Monday, 8 June 2015

Machinations


Europa Nostra and the age of remarkable machines

The awards of the Europa Nostra, celebrating European culture and heritage are little known in a continent that still celebrates barbarianism and has an entropic rush back to the dark ages, but one award stands out this year, and not only because it is in that most sacred of spaces, a Belgian brewery, but because it recognised the ‘restoration of exceptional machines.'
This is, of course, because exceptional machines are a rarity in the modern world, indeed they have become iconic, through what is called ‘steampunk’ a blend of Victoriana and science fiction, the past and the future; but not the present.
Now, we’re all preoccupied with technology, making devices that as as functional as they are bland and boring. Apple are spoken with a reverence that is usually accorded the Sistine Chapel when it comes to design, but white, featureless and a couple of slight curves is to my jaded eyes a lot less impressive, or inspirational than, say, the Anderton Boat Lift.
We used to make things, wondrous things, built in factories, shipyards by people who had muscle and inventiveness. Now, our tech is produced by Chinese toddlers.
This was the produce of a time when urban power was overtaking the rural aristocracy, when the non-conformists and Quakers were finding ways of doing business that transformed everything and there was a sense that no challenge was too great that brain and brawn couldn’t match as they set out to build Jerusalem in England’s green and pleasant lands.
At their best, these new industrialists were building a reality that tried to lift people, sure it was paternalistic, but it was about building a better world, a better ‘us.’ This was also the time of the ideal town, the Bournville’s and New Brighton’s, where innovations like gardens, libraries and so on gave factory workers opportunity and dignity.
At their worst, they transformed the rural peasants into the urban poor, reduced people to an economic unit, stored in cramped housing, uncared for.
The wrong type of business won out and we’re all poorer. Now our leaders are trying to figure out a way of making our working class so poor that they can compete with Asian peasants while claiming they value human rights and dignity.
The Rowntree and Cadbury families could teach us all valuable lessons for our future, instead we’re placing a blind bet on technology companies whose business plan is basically ‘Do not be taxed’. The Victorian philanthropists tried to build businesses that helped build a better society, because they saw themselves as part of society.
Many of their achievements stand today, the libraries, concert halls and more that they built, the parks they made as well as their extraordinary machines.
We also need their social conscience, their can-do approach and the lack of fear when faced with the most daunting of challenges.
What extraordinary machine today will win an award for heritage in the future?
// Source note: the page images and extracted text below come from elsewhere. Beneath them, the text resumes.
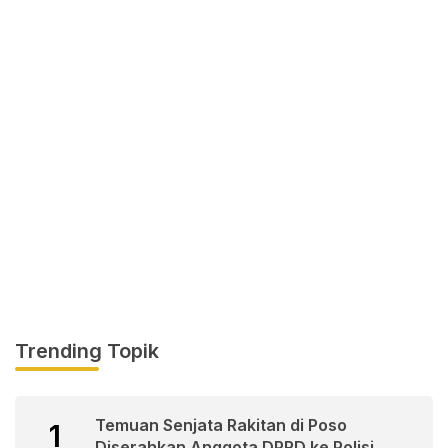
Trending Topik
Temuan Senjata Rakitan di Poso
1
Diserahkan Anggota DPRD ke Polisi.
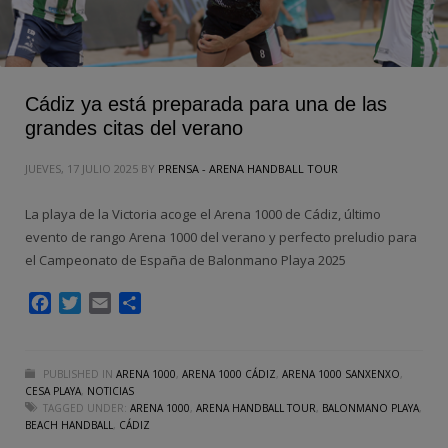
Cádiz ya está preparada para una de las
grandes citas del verano
JUEVES, 17 JULIO 2025
BY
PRENSA - ARENA HANDBALL TOUR
La playa de la Victoria acoge el Arena 1000 de Cádiz, último
evento de rango Arena 1000 del verano y perfecto preludio para
el Campeonato de España de Balonmano Playa 2025
Facebook
Twitter
Email
Compartir
PUBLISHED IN
ARENA 1000
,
ARENA 1000 CÁDIZ
,
ARENA 1000 SANXENXO
,
CESA PLAYA
,
NOTICIAS
TAGGED UNDER:
ARENA 1000
,
ARENA HANDBALL TOUR
,
BALONMANO PLAYA
,
BEACH HANDBALL
,
CÁDIZ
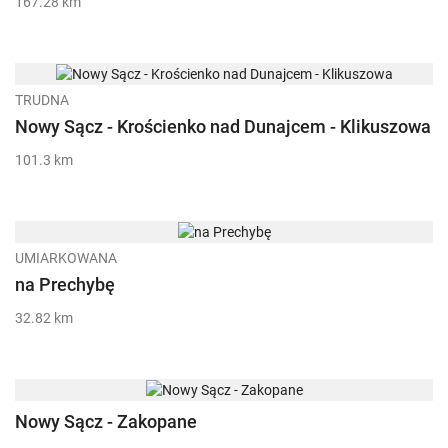
167.28 km
TRUDNA
Nowy Sącz - Krościenko nad Dunajcem - Klikuszowa
101.3 km
UMIARKOWANA
na Prechybę
32.82 km
Nowy Sącz - Zakopane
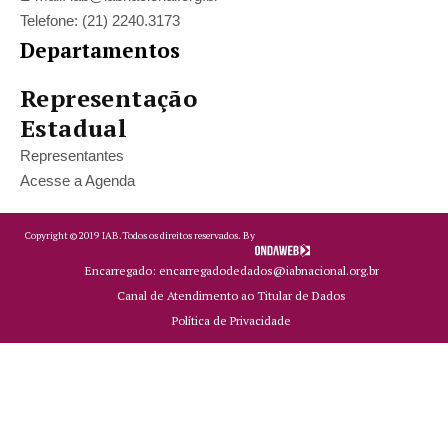
Telefone: (21) 2240.3173
Departamentos
Representação
Estadual
Representantes
Acesse a Agenda
Copyright ©
2019
IAB.
Todos os direitos reservados. By
Encarregado: encarregadodedados@iabnacional.org.br
Canal de Atendimento ao Titular de Dados
Política de Privacidade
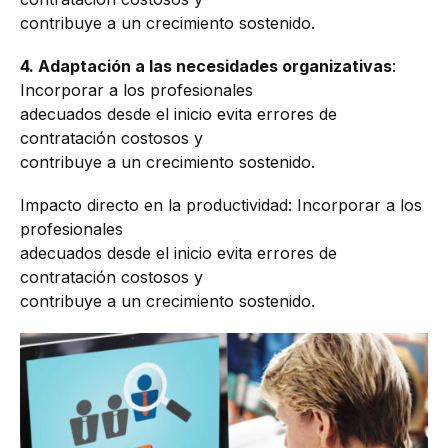
contribuye a un crecimiento sostenido.
4.
Adaptación a las necesidades organizativas
:
Incorporar a los profesionales
adecuados desde el inicio evita errores de
contratación costosos y
contribuye a un crecimiento sostenido.
Impacto directo en la productividad: Incorporar a los
profesionales
adecuados desde el inicio evita errores de
contratación costosos y
contribuye a un crecimiento sostenido.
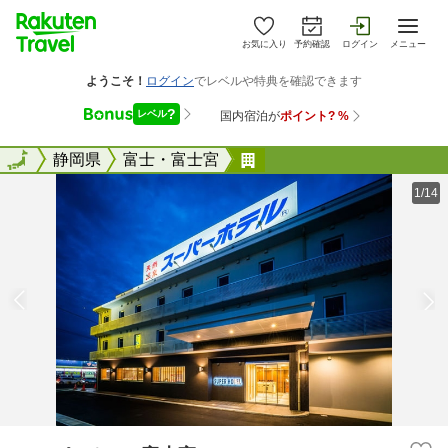
お気に入り
予約確認
ログイン
メニュー
全国
全国
静岡県
富士・富士宮
スーパーホテル富士宮
1/14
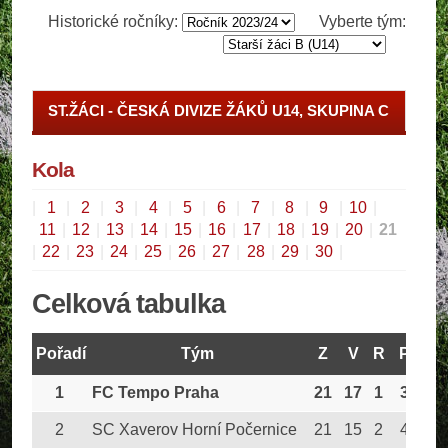
Historické ročníky:
Vyberte tým:
ST.ŽÁCI - ČESKÁ DIVIZE ŽÁKŮ U14, SKUPINA C
Kola
|
1
|
2
|
3
|
4
|
5
|
6
|
7
|
8
|
9
|
10
|
11
|
12
|
13
|
14
|
15
|
16
|
17
|
18
|
19
|
20
|
21
|
22
|
23
|
24
|
25
|
26
|
27
|
28
|
29
|
30
|
Celková tabulka
Pořadí
Tým
Z
V
R
P
G
1
FC Tempo Praha
21
17
1
3
15
2
SC Xaverov Horní Počernice
21
15
2
4
11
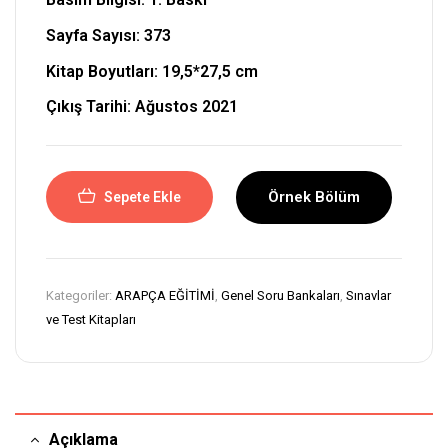
Sayfa Sayısı: 373
Kitap Boyutları:
19,5*27,5 cm
Çıkış Tarihi: Ağustos 2021
Örnek Bölüm
Sepete Ekle
Kategoriler:
ARAPÇA EĞİTİMİ
,
Genel Soru Bankaları
,
Sınavlar
ve Test Kitapları
Açıklama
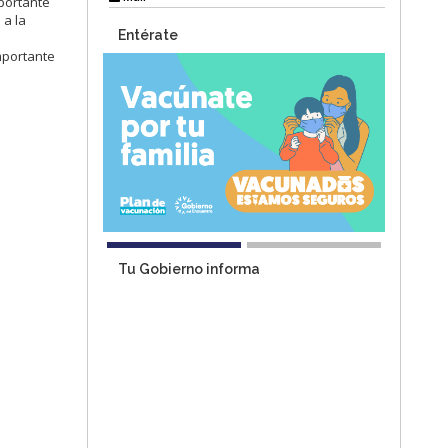
portante
 a la
Entérate
mportante
Tu Gobierno informa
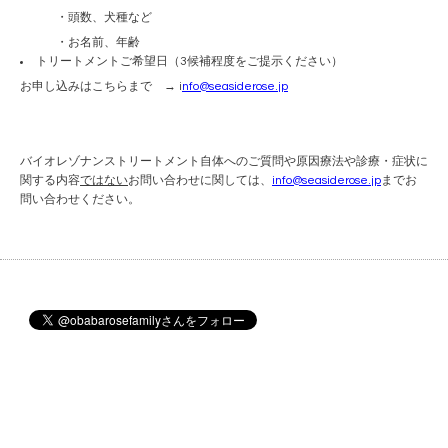
・頭数、犬種など
・お名前、年齢
トリートメントご希望日（3候補程度をご提示ください）
お申し込みはこちらまで →
i
nfo@seasiderose.jp
バイオレゾナンストリートメント自体へのご質問や原因療法や診療・症状に
関する内容
ではない
お問い合わせに関しては、
info@seasiderose.jp
までお
問い合わせください。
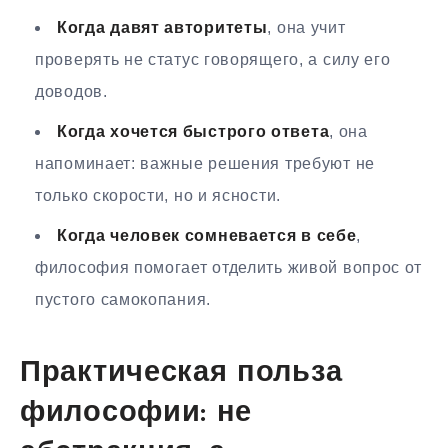
Когда давят авторитеты
, она учит
проверять не статус говорящего, а силу его
доводов.
Когда хочется быстрого ответа
, она
напоминает: важные решения требуют не
только скорости, но и ясности.
Когда человек сомневается в себе
,
философия помогает отделить живой вопрос от
пустого самокопания.
Практическая польза
философии: не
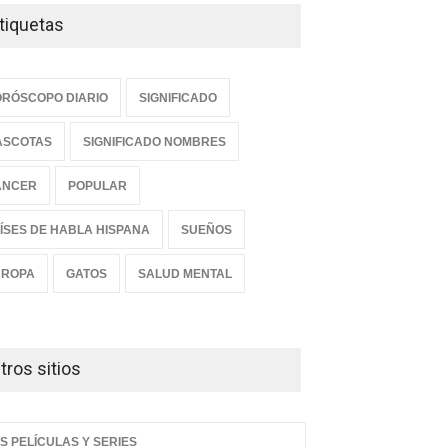
tiquetas
RÓSCOPO DIARIO
SIGNIFICADO
ASCOTAS
SIGNIFICADO NOMBRES
ANCER
POPULAR
ÍSES DE HABLA HISPANA
SUEÑOS
UROPA
GATOS
SALUD MENTAL
tros sitios
S PELÍCULAS Y SERIES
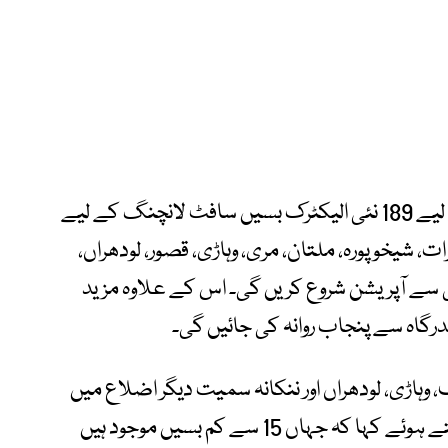
بریفنگ میں بتایا گیا کہ مختلف اضلاع کے لیے 189 نئی الیکٹرک بسیں سافٹ لانچنگ کے لیے
ں گوجرانوالہ، گجرات، شیخوپورہ، ملتان، مری، وہاڑی، قصور، لودھراں،
نارووال پہنچ چکی ہیں، جو 25 جولائی سے آپریشن شروع کریں گی۔ اس کے علاوہ مزید
 وہاڑی، لودھراں اور ننکانہ سمیت دیگر اضلاع میں
بھی الیکٹرک بسیں فوری چلانے کی ہدایت دیتے ہوئے کہا کہ جہاں 15 سے کم بسیں موجود ہیں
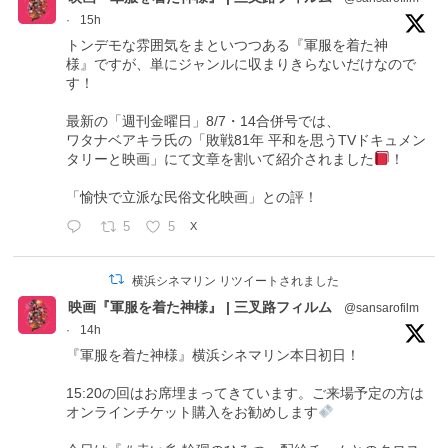
·
15h
トンデモな雰囲気をまといつつある『軍服を着た神
様』ですが、単にジャンルに収まりきらないだけなので
す！
最新の「週刊金曜日」8/7・14合併号では、
ワタナベアキラ氏の「敗戦81年 平和を思うTVドキュメン
タリーと映画」にて文章を割いて紹介されました
！
「愉快で立派な民俗文化映画」との評！
5
5
X
横浜シネマリン リツイートされました
映画『軍服を着た神様』 | 三叉路フィルム
@sansarofilm
·
14h
『軍服を着た神様』横浜シネマリン本日初日！
15:20の回はお席埋まってきています。ご来場予定の方は
オンラインチケット購入をお勧めします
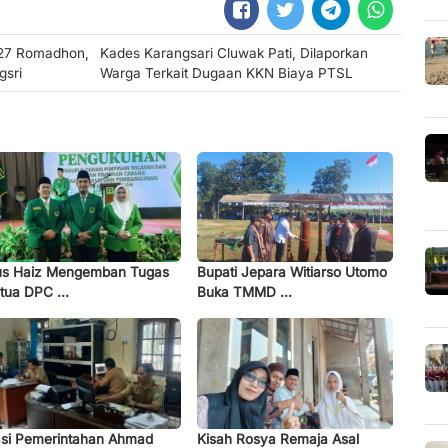
 27 Romadhon,
Kades Karangsari Cluwak Pati, Dilaporkan
gsri
Warga Terkait Dugaan KKN Biaya PTSL
s Haiz Mengemban Tugas
Bupati Jepara Witiarso Utomo
tua DPC ...
Buka TMMD ...
si Pemerintahan Ahmad
Kisah Rosya Remaja Asal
Perhaps the CERN hadron collider, a stunning achievement will, or possibly the definitely breathtaking Viaduc de Millau bridge, all 2.6km of it, or the Three Gorges Dam, although it loses green points.
My choice is a little old, Voyager 1 and 2, the craft that have completed the tour of the solar system and are heading towards interstellar space, still working, still making discoveries.
We still make extraordinary machines, let’s build more.